Vogliamo fare comprendere con due semplici conti cosa accade nelle case di molti lavoratori, che non percepiscono lo stipendio di 1200 euro circa al mese. Se prendiamo il saldo dei loro conti in banca e togliamo l’affitto o la rata del mutuo, la benzina per raggiungere il luogo di lavoro, le spese per mangiare, le bollette di luce, gas e rifiuti, sul loro conto non resta nulla. E con stipendi che non superano le 1200 euro al mese altro che crociera… Le famiglie al massimo possono permettersi di andare a mangiare una pizza di tanto in tanto”.

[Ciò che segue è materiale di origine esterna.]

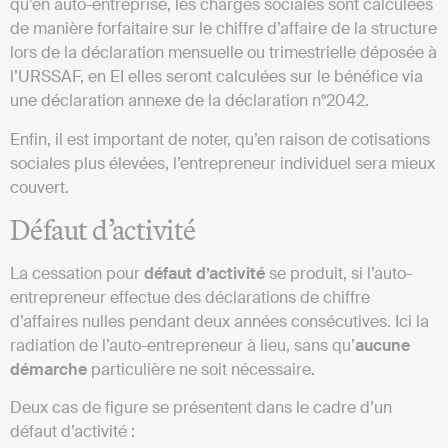
qu’en auto-entreprise, les charges sociales sont calculées
de manière forfaitaire sur le chiffre d’affaire de la structure
lors de la déclaration mensuelle ou trimestrielle déposée à
l’URSSAF, en EI elles seront calculées sur le bénéfice via
une déclaration annexe de la déclaration n°2042.
Enfin, il est important de noter, qu’en raison de cotisations
sociales plus élevées, l’entrepreneur individuel sera mieux
couvert.
Défaut d’activité
La cessation pour
défaut
d’activité
se produit, si l’auto-
entrepreneur effectue des déclarations de chiffre
d’affaires nulles pendant deux années consécutives. Ici la
radiation de l’auto-entrepreneur à lieu, sans qu’
aucune
démarche
particulière ne soit nécessaire.
Deux cas de figure se présentent dans le cadre d’un
défaut d’activité :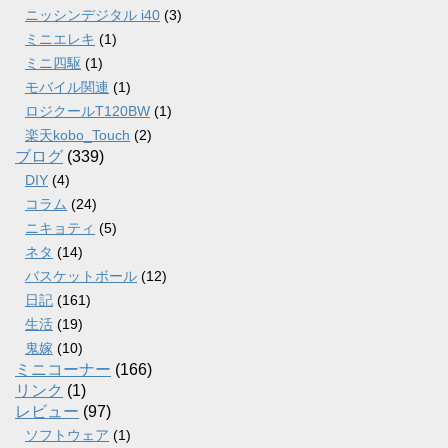
ニッシンデジタル i40
(3)
ミニエレキ
(1)
ミニ四駆
(1)
モバイル関連
(1)
ロジクールT120BW
(1)
楽天kobo_Touch
(2)
ブログ
(339)
DIY
(4)
コラム
(24)
ニキョティ
(5)
ネタ
(14)
バスケットボール
(12)
日記
(161)
生活
(19)
鬼嫁
(10)
ミニコーナー
(166)
リンク
(1)
レビュー
(97)
ソフトウェア
(1)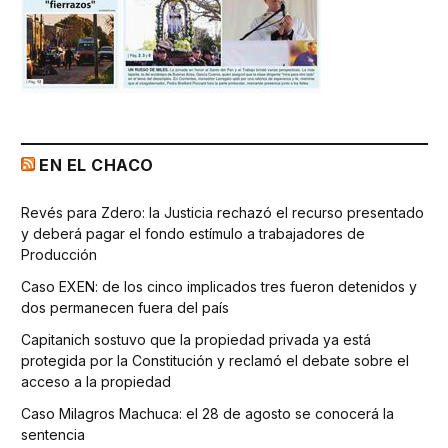
EN EL CHACO
Revés para Zdero: la Justicia rechazó el recurso presentado
y deberá pagar el fondo estímulo a trabajadores de
Producción
Caso EXEN: de los cinco implicados tres fueron detenidos y
dos permanecen fuera del país
Capitanich sostuvo que la propiedad privada ya está
protegida por la Constitución y reclamó el debate sobre el
acceso a la propiedad
Caso Milagros Machuca: el 28 de agosto se conocerá la
sentencia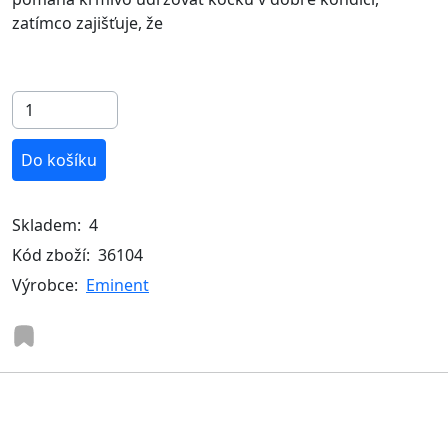
zatímco zajišťuje, že
Do košíku
Skladem:
4
Kód zboží:
36104
Výrobce:
Eminent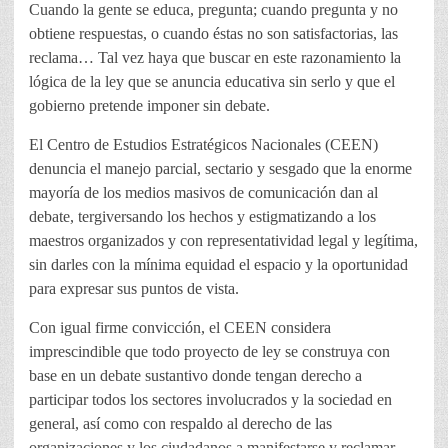
Cuando la gente se educa, pregunta; cuando pregunta y no
obtiene respuestas, o cuando éstas no son satisfactorias, las
reclama… Tal vez haya que buscar en este razonamiento la
lógica de la ley que se anuncia educativa sin serlo y que el
gobierno pretende imponer sin debate.
El Centro de Estudios Estratégicos Nacionales (CEEN)
denuncia el manejo parcial, sectario y sesgado que la enorme
mayoría de los medios masivos de comunicación dan al
debate, tergiversando los hechos y estigmatizando a los
maestros organizados y con representatividad legal y legítima,
sin darles con la mínima equidad el espacio y la oportunidad
para expresar sus puntos de vista.
Con igual firme convicción, el CEEN considera
imprescindible que todo proyecto de ley se construya con
base en un debate sustantivo donde tengan derecho a
participar todos los sectores involucrados y la sociedad en
general, así como con respaldo al derecho de las
organizaciones y los ciudadanos a manifestarse y reclamar,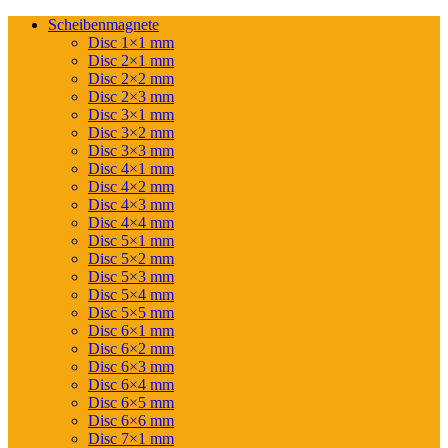
Scheibenmagnete
Disc 1×1 mm
Disc 2×1 mm
Disc 2×2 mm
Disc 2×3 mm
Disc 3×1 mm
Disc 3×2 mm
Disc 3×3 mm
Disc 4×1 mm
Disc 4×2 mm
Disc 4×3 mm
Disc 4×4 mm
Disc 5×1 mm
Disc 5×2 mm
Disc 5×3 mm
Disc 5×4 mm
Disc 5×5 mm
Disc 6×1 mm
Disc 6×2 mm
Disc 6×3 mm
Disc 6×4 mm
Disc 6×5 mm
Disc 6×6 mm
Disc 7×1 mm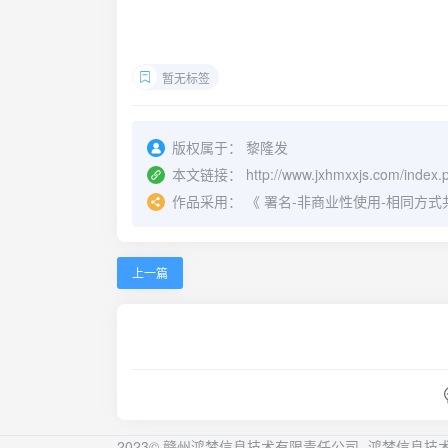
暂无标签
版权属于：
黎隆发
本文链接：
http://www.jxhmxxjs.com/index.
作品采用：
《
署名-非商业性使用-相同方式共享 4.
上一篇
2023© 赣州鸿梦信息技术有限责任公司-
鸿梦信息技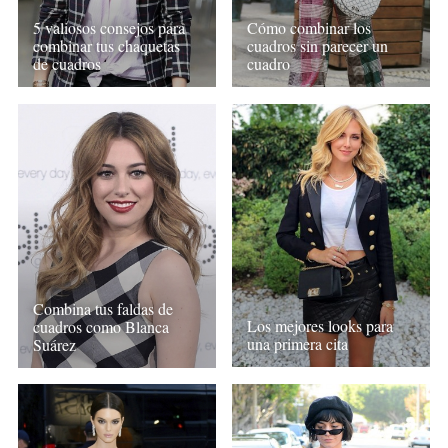
5 valiosos consejos para
Cómo combinar los
combinar tus chaquetas
cuadros sin parecer un
de cuadros
cuadro
Combina tus faldas de
Los mejores looks para
cuadros como Blanca
una primera cita
Suárez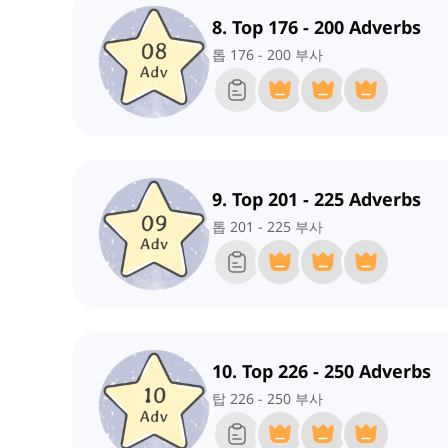
8. Top 176 - 200 Adverbs
톱 176 - 200 부사
9. Top 201 - 225 Adverbs
톱 201 - 225 부사
10. Top 226 - 250 Adverbs
탑 226 - 250 부사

“Troviamo non corretto – insiste la CGIL – che il frutto del lavoro guadagnato con grande professionalità, senso di appartenenza e sudore e che basta solamente a sopravvivere, ossia a garantire il minimo indispensabile, 4 mura, luce e calore per riscaldarsi, cibo per sfamarsi, non venga corrisposto, costringendo tante famiglie a dover rinunciare a diverse di quelle cose elencate e che sono fondamentali per una vita al limite del decoro. E la soluzione non è certo quella di andare a chiedere un prestito alle banche…i prestiti sono un circolo vizioso, qualcosa che non ti fa dormire la notte”.

Purtroppo le questioni da risolvere sono sempre le stesse: il pagamento degli stipendi, la salvaguardia dei posti di lavoro e della struttura stessa, il piano di riconversione annunciato dall’assessore Paolucci e in atto.

Minacciando un ritorno in strada per un nuovo sit-in permanente, l’organizzazione sindacale torna a invocare un incontro urgente con il Direttore Generale della Fondazione Padre Alberto Mileno proprio per discutere di quei punti nodali imprescindibili da qualunque ipotesi sul futuro dell’ente.